The other issue of speed, translating the code from the programming language to machine code, can also be a consideration. Development requires making changes to code and checking whether the changes work. If the process of getting feedback takes a long time, due to these translations, it can destroy a programmers productivity. Golang is a language that is explicitly designed for fast compilation.
Safety is in many cases the flip side to the speed argument. Certain abstractions cost you in speed but provide you with safety in return. Different languages tend to make different trade-offs with this regard. For example one of the relatively new languages, Rust aims at focus on zero cost abstractions: abstractions with little to no run-time performance penalty.
One contentious aspect of safety is the use of type systems. Types allow the coder to specify various categories, such as numbers, persons, cars, etc as well as their requirements to be fulfilled within the context of the program. Types can be checked both statically, before the system is run, or dynamically, during the running of the program. Some people swear by very expressive type systems: where types can specify very detailed features of the things the program wants to represent. This then can be used for checking code for correctness, both before and during the running of a program, as well as documentation. On the other hand type checking is not free: it can make translating the compilation into machine code a much slower process. Some people also consider the writing and checking of types themselves very cumbersome during initial development, where quick iteration can be slowed down by specifying detailed types.

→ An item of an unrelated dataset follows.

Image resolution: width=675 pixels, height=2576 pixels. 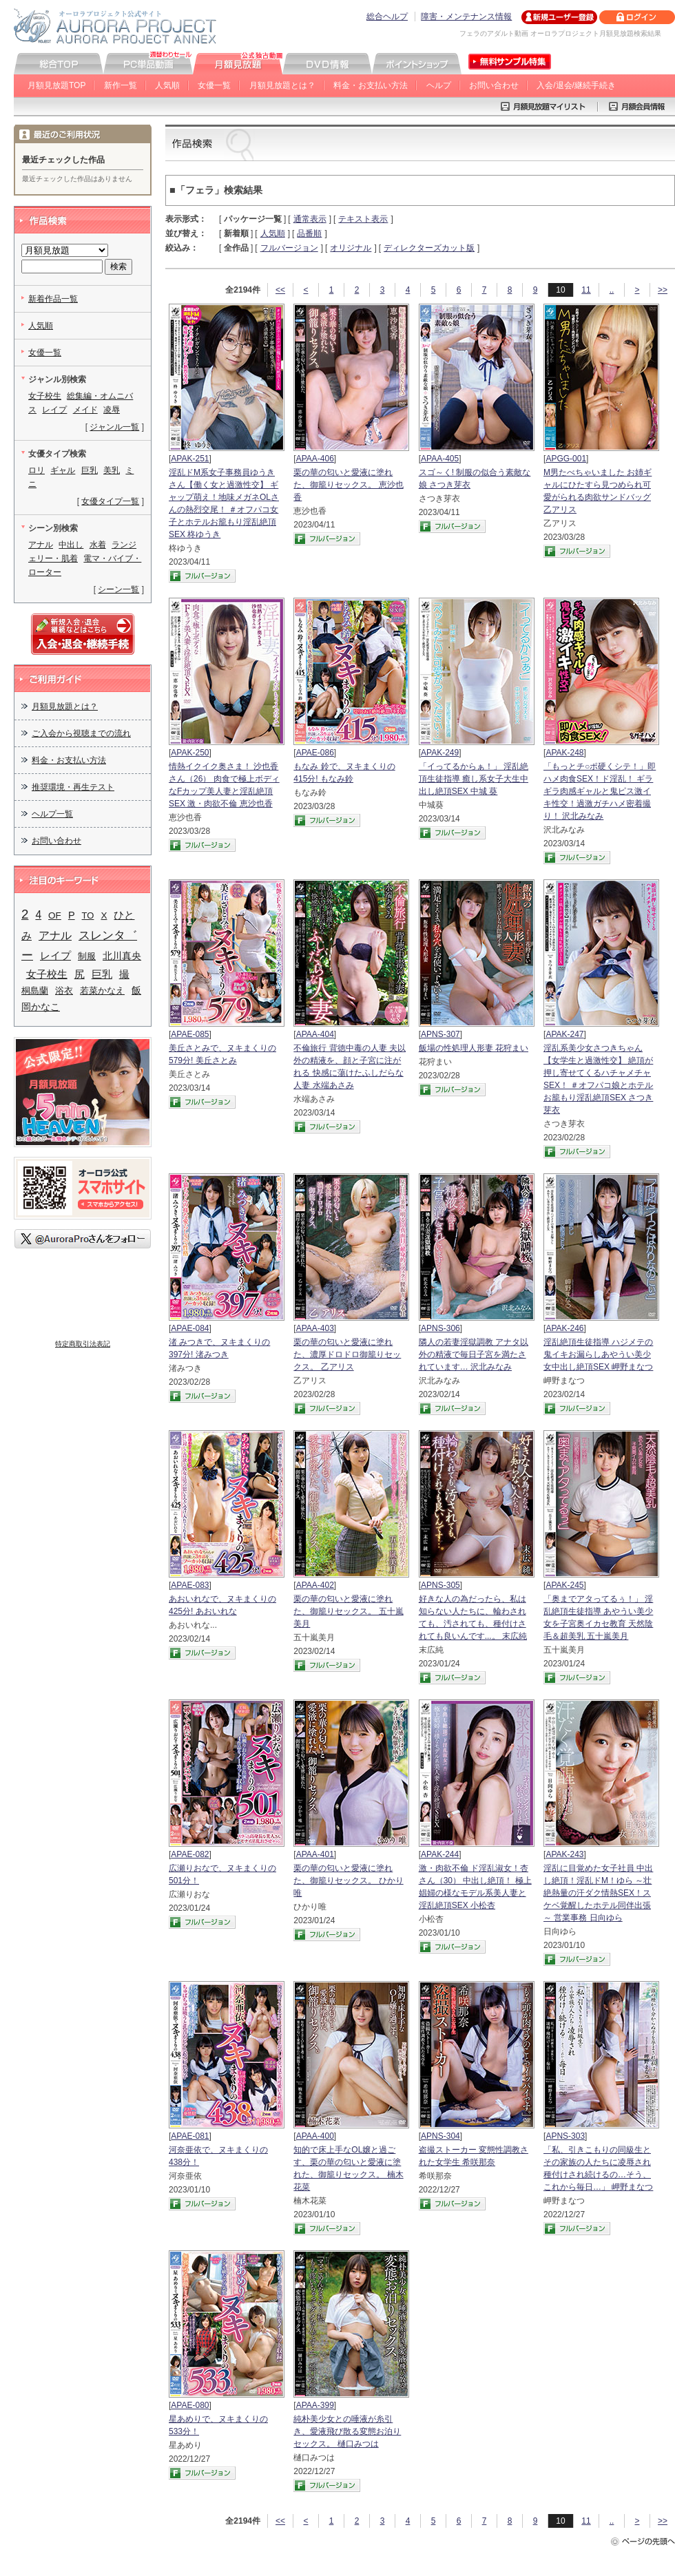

There is a whole spectrum of possible stances with regards to type systems. For example, certain languages such as Haskell and Idris are designed from the ground up with very expressive type systems that are statically checked. Others, for example Dart which started off as having optional types but adds mandatory types in the latest iteration to help with tooling, take a more balanced approach. Golang explicitly has a static, but minimalist, type system that allows for fast compilation. There are also languages, such as Clojure that instead of static types, use contract systems to ensure safety at run-time and allow for documentation and testing.
One final aspect of choosing a programming language, which can be surprisingly significant, is which language is beneficial to the team, as opposed to an individual developer. Different teams bring different expertise to the table, and while most professionals are often quite willing and able to use a new language if it is most suited to the task at hand, this can still be a cost that might be better spent on developing the application. From an employers perspective it can also often be beneficial to stick to more commonly used languages as it can be easier to find future employees versed in the language used. On the other hand, there are many professionals that would be quite willing to jump on the chance of using the latest programming languages, in which case the choice for a newer or more niche language can be a competitive advantage from a recruiting perspective.
I hope this article gave some insight on why programmers pick and argue about programming languages. Despite all the various differences and arguments it is also very important to note, that great software has been written in many different languages, that is both excellent code and solves important problems. And while picking the right tool for the job is an important, it can be just an aspect of the art of solving problems with code.